**WHAT YOU WILL DO**.
Gather each line of the entries below that includes "Quatro".

[Excerpts from a dataset]
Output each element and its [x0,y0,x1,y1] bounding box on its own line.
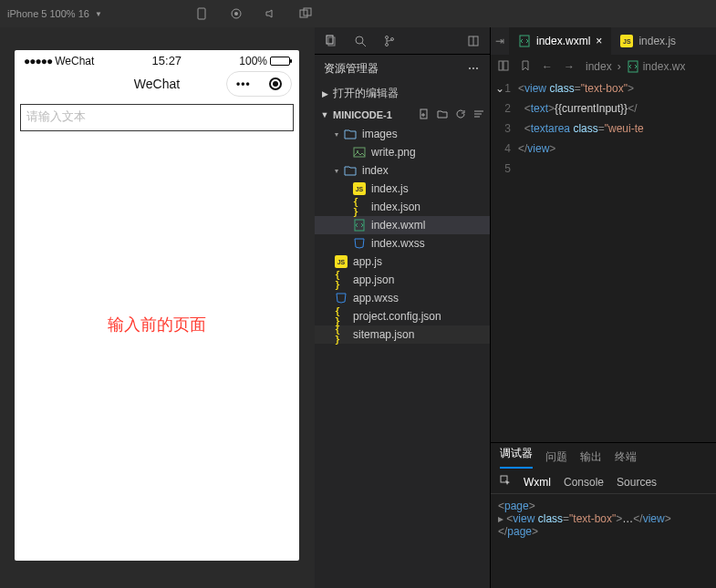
debugger-tab[interactable]: 终端 [615,449,637,465]
breadcrumb-item[interactable]: index [586,60,612,73]
file-label: index.json [371,201,420,213]
file-tree: ▾imageswrite.png▾indexJSindex.js{ }index… [315,125,490,588]
debugger-sub-tab[interactable]: Wxml [524,476,551,489]
nav-forward-icon[interactable]: → [564,60,575,74]
outline-icon[interactable] [498,60,509,74]
code-lines: <view class="text-box"> <text>{{currentI… [518,78,716,442]
section-workspace[interactable]: ▼ MINICODE-1 [315,105,490,125]
debugger-dom-view[interactable]: <page>▸ <view class="text-box">…</view><… [491,494,716,588]
inspect-icon[interactable] [500,475,511,489]
chevron-right-icon: › [617,60,621,73]
debugger-sub-tab[interactable]: Sources [617,476,657,489]
js-file-icon: JS [620,35,633,47]
simulator-device: ●●●●● WeChat 15:27 100% WeChat ••• 请输入文本… [15,50,299,561]
file-label: project.config.json [353,310,441,323]
explorer-header: 资源管理器 ⋯ [315,55,490,82]
folder-item[interactable]: ▾images [315,125,490,143]
collapse-all-icon[interactable] [473,108,484,121]
refresh-icon[interactable] [455,108,466,121]
file-item[interactable]: app.wxss [315,289,490,307]
device-selector[interactable]: iPhone 5 100% 16 [7,8,89,19]
new-folder-icon[interactable] [437,108,448,121]
editor-tab[interactable]: JSindex.js [611,27,685,55]
json-file-icon: { } [353,201,366,213]
mute-icon[interactable] [264,6,278,21]
file-item[interactable]: { }sitemap.json [315,325,490,344]
expand-icon[interactable]: ▸ [498,512,506,525]
file-label: images [362,128,398,140]
capsule-menu-icon[interactable]: ••• [236,77,251,90]
file-item[interactable]: { }index.json [315,198,490,216]
wxml-file-icon [627,60,639,73]
bookmark-icon[interactable] [520,60,531,74]
file-item[interactable]: index.wxss [315,234,490,253]
file-item[interactable]: { }project.config.json [315,307,490,325]
capsule-button[interactable]: ••• [226,71,292,97]
record-icon[interactable] [229,6,244,21]
chevron-right-icon: ▶ [320,89,329,98]
explorer-more-icon[interactable]: ⋯ [468,62,481,75]
nav-back-icon[interactable]: ← [542,60,553,74]
breadcrumb-item[interactable]: index.wx [627,60,686,73]
file-item[interactable]: { }app.json [315,271,490,289]
file-label: app.js [353,255,382,268]
line-gutter: ⌄12345 [491,78,518,442]
json-file-icon: { } [335,273,348,286]
capsule-close-icon[interactable] [269,77,282,90]
svg-point-2 [234,12,238,15]
chevron-down-icon: ▼ [95,10,102,18]
files-icon[interactable] [324,34,338,48]
debugger-sub-tabs: WxmlConsoleSources [491,470,716,494]
dom-node[interactable]: </page> [498,525,709,538]
file-label: app.json [353,273,394,286]
folder-icon [344,164,357,177]
signal-icon: ●●●●● [24,55,52,67]
collapse-icon[interactable] [466,34,481,48]
close-icon[interactable]: × [596,35,602,47]
popout-icon[interactable] [298,6,313,21]
breadcrumb-bar: ← → index›index.wx [491,55,716,78]
search-icon[interactable] [353,34,368,48]
file-item[interactable]: JSapp.js [315,253,490,271]
chevron-down-icon: ▾ [335,130,338,139]
explorer-panel: 资源管理器 ⋯ ▶ 打开的编辑器 ▼ MINICODE-1 ▾imageswri… [315,27,491,588]
carrier-label: WeChat [55,55,94,67]
js-file-icon: JS [335,255,348,268]
svg-rect-5 [327,36,333,44]
breadcrumb-label: index.wx [643,60,686,73]
file-item[interactable]: index.wxml [315,216,490,234]
file-item[interactable]: write.png [315,143,490,161]
tab-leading-icon[interactable]: ⇥ [491,27,509,55]
mini-program-navbar: WeChat ••• [15,67,299,100]
svg-rect-20 [354,148,365,157]
debugger-sub-tab[interactable]: Console [564,476,604,489]
folder-icon [344,128,357,140]
dom-node[interactable]: <page> [498,500,709,512]
file-label: app.wxss [353,292,399,304]
textarea-input[interactable]: 请输入文本 [20,104,294,131]
file-label: index [362,164,389,177]
dom-node[interactable]: ▸ <view class="text-box">…</view> [498,512,709,525]
code-editor[interactable]: ⌄12345 <view class="text-box"> <text>{{c… [491,78,716,442]
file-label: write.png [371,146,416,159]
page-title: WeChat [134,77,180,91]
svg-rect-6 [328,37,335,46]
editor-tab[interactable]: index.wxml× [509,27,611,55]
file-label: index.js [371,182,409,195]
wxml-file-icon [518,35,531,47]
simulator-panel: ●●●●● WeChat 15:27 100% WeChat ••• 请输入文本… [0,27,315,588]
folder-item[interactable]: ▾index [315,161,490,180]
file-item[interactable]: JSindex.js [315,180,490,198]
section-label: 打开的编辑器 [333,86,399,101]
debugger-tab[interactable]: 问题 [545,449,567,465]
debugger-tab[interactable]: 调试器 [500,446,533,469]
new-file-icon[interactable] [419,108,430,121]
debugger-tab[interactable]: 输出 [580,449,602,465]
main-area: ●●●●● WeChat 15:27 100% WeChat ••• 请输入文本… [0,27,716,588]
branch-icon[interactable] [382,34,397,48]
chevron-down-icon: ▾ [335,167,338,175]
device-icon[interactable] [194,6,209,21]
section-open-editors[interactable]: ▶ 打开的编辑器 [315,82,490,105]
editor-tabs: ⇥ index.wxml×JSindex.js [491,27,716,55]
chevron-down-icon: ▼ [320,110,329,119]
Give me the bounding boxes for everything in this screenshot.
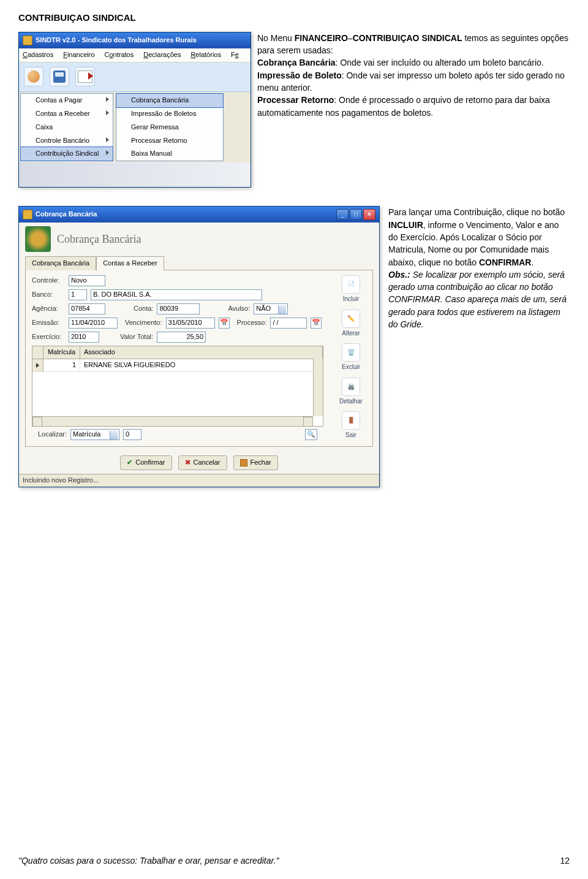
- tabs: Cobrança Bancária Contas a Receber: [19, 256, 379, 270]
- date-picker-button[interactable]: 📅: [219, 318, 230, 329]
- sair-button[interactable]: 🚪Sair: [333, 411, 369, 440]
- table-row[interactable]: 1 ERNANE SILVA FIGUEIREDO: [32, 359, 323, 372]
- avulso-select[interactable]: NÃO: [254, 303, 288, 314]
- menu-relatorios[interactable]: Relatórios: [190, 50, 221, 60]
- row-indicator-icon: [32, 359, 43, 371]
- processo-input[interactable]: / /: [270, 318, 307, 329]
- date-picker-button[interactable]: 📅: [311, 318, 322, 329]
- sindtr-window: SINDTR v2.0 - Sindicato dos Trabalhadore…: [18, 32, 251, 188]
- lbl-avulso: Avulso:: [228, 304, 250, 314]
- client-area: [19, 162, 251, 187]
- close-button[interactable]: ×: [363, 209, 375, 220]
- mi-caixa[interactable]: Caixa: [21, 121, 113, 134]
- valor-total-input[interactable]: 25,50: [157, 332, 206, 343]
- excluir-button[interactable]: 🗑️Excluir: [333, 343, 369, 372]
- confirmar-button[interactable]: ✔Confirmar: [120, 455, 172, 470]
- conta-input[interactable]: 80039: [157, 303, 200, 314]
- contribuicao-submenu: Cobrança Bancária Impressão de Boletos G…: [116, 93, 224, 162]
- check-icon: ✔: [127, 458, 132, 468]
- col-associado[interactable]: Associado: [80, 346, 323, 359]
- menu-fe[interactable]: Fe: [231, 50, 239, 60]
- mi-contas-a-receber[interactable]: Contas a Receber: [21, 107, 113, 121]
- incluir-button[interactable]: 📄Incluir: [333, 275, 369, 304]
- pencil-icon: ✏️: [347, 314, 355, 324]
- bottom-buttons: ✔Confirmar ✖Cancelar Fechar: [19, 452, 379, 473]
- mi-processar-retorno[interactable]: Processar Retorno: [116, 134, 223, 148]
- financeiro-submenu: Contas a Pagar Contas a Receber Caixa Co…: [20, 93, 113, 162]
- x-icon: ✖: [185, 458, 190, 468]
- col-matricula[interactable]: Matrícula: [43, 346, 80, 359]
- menu-contratos[interactable]: Contratos: [105, 50, 134, 60]
- toolbar-exit-button[interactable]: [75, 67, 95, 86]
- fechar-button[interactable]: Fechar: [233, 455, 278, 470]
- localizar-field-select[interactable]: Matrícula: [70, 429, 119, 440]
- header-title: Cobrança Bancária: [57, 231, 141, 247]
- mi-contas-a-pagar[interactable]: Contas a Pagar: [21, 94, 113, 107]
- header: Cobrança Bancária: [19, 223, 379, 256]
- search-button[interactable]: 🔍: [305, 429, 317, 440]
- mi-gerar-remessa[interactable]: Gerar Remessa: [116, 121, 223, 134]
- alterar-button[interactable]: ✏️Alterar: [333, 310, 369, 338]
- cell-matricula: 1: [43, 359, 80, 371]
- titlebar: SINDTR v2.0 - Sindicato dos Trabalhadore…: [19, 32, 251, 48]
- footer-quote: "Quatro coisas para o sucesso: Trabalhar…: [18, 854, 279, 867]
- toolbar: [19, 63, 251, 92]
- horizontal-scrollbar[interactable]: [32, 416, 313, 426]
- row-2: Cobrança Bancária _ □ × Cobrança Bancári…: [18, 206, 570, 487]
- lbl-conta: Conta:: [134, 304, 153, 314]
- mi-contribuicao-sindical[interactable]: Contribuição Sindical: [20, 146, 113, 161]
- form-area: Controle: Novo Banco: 1 B. DO BRASIL S.A…: [26, 270, 330, 446]
- scroll-right-button[interactable]: [303, 417, 313, 427]
- dropdown-menus: Contas a Pagar Contas a Receber Caixa Co…: [19, 92, 251, 163]
- window-body: Cobrança Bancária Cobrança Bancária Cont…: [19, 223, 379, 474]
- minimize-button[interactable]: _: [336, 209, 349, 220]
- banco-code-input[interactable]: 1: [69, 289, 87, 300]
- menu-cadastros[interactable]: Cadastros: [23, 50, 53, 60]
- lbl-vencimento: Vencimento:: [125, 318, 162, 328]
- grid-corner: [32, 346, 43, 359]
- app-icon: [23, 36, 32, 45]
- lbl-agencia: Agência:: [32, 304, 65, 314]
- maximize-button[interactable]: □: [350, 209, 362, 220]
- mi-cobranca-bancaria[interactable]: Cobrança Bancária: [116, 93, 224, 108]
- people-icon: [28, 70, 40, 83]
- menu-financeiro[interactable]: Financeiro: [63, 50, 94, 60]
- tab-panel: Controle: Novo Banco: 1 B. DO BRASIL S.A…: [25, 270, 373, 447]
- titlebar: Cobrança Bancária _ □ ×: [19, 207, 379, 223]
- toolbar-people-button[interactable]: [24, 67, 43, 86]
- controle-input[interactable]: Novo: [69, 275, 105, 286]
- chevron-right-icon: [106, 110, 109, 115]
- detalhar-button[interactable]: 🖨️Detalhar: [333, 378, 369, 406]
- plus-page-icon: 📄: [347, 280, 355, 289]
- window-title: Cobrança Bancária: [36, 210, 97, 219]
- exercicio-input[interactable]: 2010: [69, 332, 99, 343]
- cancelar-button[interactable]: ✖Cancelar: [178, 455, 227, 470]
- page-footer: "Quatro coisas para o sucesso: Trabalhar…: [18, 854, 570, 867]
- vertical-scrollbar[interactable]: [313, 359, 323, 416]
- banco-name-input[interactable]: B. DO BRASIL S.A.: [91, 289, 262, 300]
- scroll-left-button[interactable]: [32, 417, 42, 427]
- toolbar-save-button[interactable]: [50, 67, 69, 86]
- side-buttons: 📄Incluir ✏️Alterar 🗑️Excluir 🖨️Detalhar …: [330, 270, 372, 446]
- vencimento-input[interactable]: 31/05/2010: [166, 318, 215, 329]
- mi-baixa-manual[interactable]: Baixa Manual: [116, 147, 223, 161]
- document-page: CONTRIBUIÇAO SINDICAL SINDTR v2.0 - Sind…: [0, 0, 588, 879]
- mi-controle-bancario[interactable]: Controle Bancário: [21, 134, 113, 148]
- emissao-input[interactable]: 11/04/2010: [69, 318, 118, 329]
- window-title: SINDTR v2.0 - Sindicato dos Trabalhadore…: [36, 36, 197, 45]
- menu-declaracoes[interactable]: Declarações: [143, 50, 181, 60]
- str-logo-icon: [25, 226, 51, 252]
- tab-contas-a-receber[interactable]: Contas a Receber: [96, 256, 164, 270]
- printer-icon: 🖨️: [347, 382, 355, 392]
- lbl-localizar: Localizar:: [38, 430, 67, 440]
- description-1: No Menu FINANCEIRO–CONTRIBUIÇAO SINDICAL…: [257, 32, 570, 119]
- agencia-input[interactable]: 07854: [69, 303, 105, 314]
- section-title: CONTRIBUIÇAO SINDICAL: [18, 11, 570, 25]
- localizar-value-input[interactable]: 0: [123, 429, 141, 440]
- mi-impressao-boletos[interactable]: Impressão de Boletos: [116, 107, 223, 121]
- tab-cobranca-bancaria[interactable]: Cobrança Bancária: [25, 256, 96, 270]
- chevron-right-icon: [106, 150, 109, 155]
- row-1: SINDTR v2.0 - Sindicato dos Trabalhadore…: [18, 32, 570, 188]
- lbl-emissao: Emissão:: [32, 318, 65, 328]
- description-2: Para lançar uma Contribuição, clique no …: [388, 206, 570, 330]
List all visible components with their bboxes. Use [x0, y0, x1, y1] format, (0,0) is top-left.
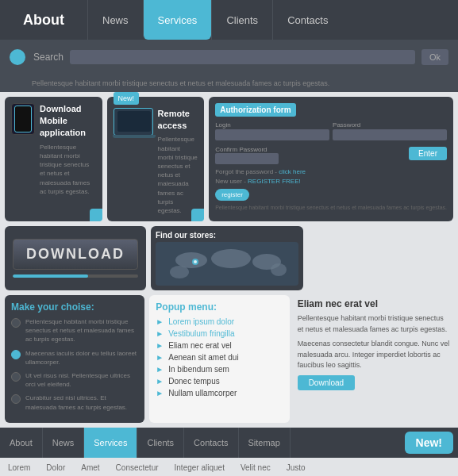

**PROBLEM SOLUTION**.
- footer-quote: "Quatro coisas para o sucesso: Trabalhar…: [18, 854, 279, 867]
- page-footer: "Quatro coisas para o sucesso: Trabalhar…: [18, 854, 570, 867]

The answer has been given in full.